As you may know, clinical trials are the next step in the medical process after a medication or treatment has been tested in animals and then tested on humans. Clinical trials are a way to get new drugs and treatments approved for use. They can also be used to test out new procedures or surgeries before they become standard practice.

In order for new treatments to be approved, they must pass through rigorous testing by experts called Institutional Review Boards (IRBs). These boards ensure that patients are given accurate information regarding their participation in clinical trials. If someone enrolls in a trial without knowing this information, then it could be considered unfair treatment—and therefore unethical!

There’s more money in pancreatic cancer research than ever before.

The National Cancer Institute has increased its budget for pancreatic cancer research by more than $100 million in the last five years. Although much of that increase was provided by the American Recovery and Reinvestment Act (ARRA) of 2009, it stands to reason that there will be continued funding for pancreatic cancer research moving forward.

There are more reasons to be hopeful​ about finding a cure for pancreatic cancer than ever before.

There are more reasons to be hopeful about finding a cure for pancreatic cancer than ever before. The number of people surviving the disease is increasing, and there are new treatments that improve outcomes.

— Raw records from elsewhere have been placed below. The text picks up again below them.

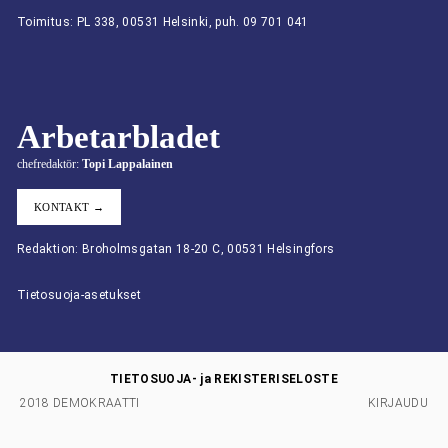
Toimitus: PL 338, 00531 Helsinki, puh. 09 701 041
Arbetarbladet
chefredaktör:
Topi Lappalainen
KONTAKT →
Redaktion: Broholmsgatan 18-20 C, 00531 Helsingfors
Tietosuoja-asetukset
TIETOSUOJA- ja REKISTERISELOSTE
2018 DEMOKRAATTI
KIRJAUDU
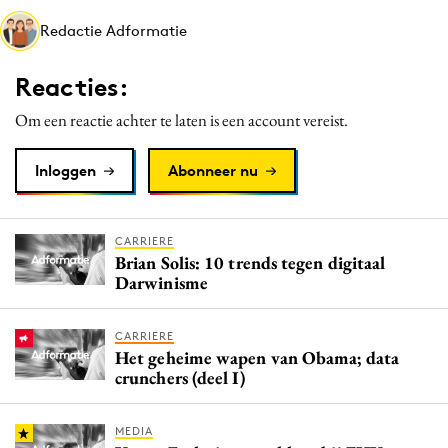
Media
Redactie Adformatie
Merkstrategie
Reacties:
PR
Programmatic
Om een reactie achter te laten is een account vereist.
Purpose Marketing
Inloggen
Abonneer nu
Reputatie & crisis
CARRIERE
Brian Solis: 10 trends tegen digitaal
Darwinisme
CARRIERE
Het geheime wapen van Obama; data
crunchers (deel I)
MEDIA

New screening methods are helping doctors diagnose pancreatic cancer earlier. More money is being invested in research into this deadly disease, thanks in part to public awareness campaigns such as the Pancreatic Cancer Action Network’s Purple Stride walks. And better understanding of the biology of pancreatic cancer is helping researchers develop new therapies to target it more effectively and specificially.


By taking a closer look at the state of pancreatic cancer research and treatment today, we can see that there’s plenty of reason to be hopeful about finding a cure for this disease. Researchers have made great strides in understanding what causes pancreatic cancer, as well as how best to treat it. New drugs are being developed every day—and some of them may even be able to stop the disease from spreading in the first place! We’re also getting better at screening people who are at risk for pancreatic cancer so they can get diagnosed earlier on when treatment options might be more effective.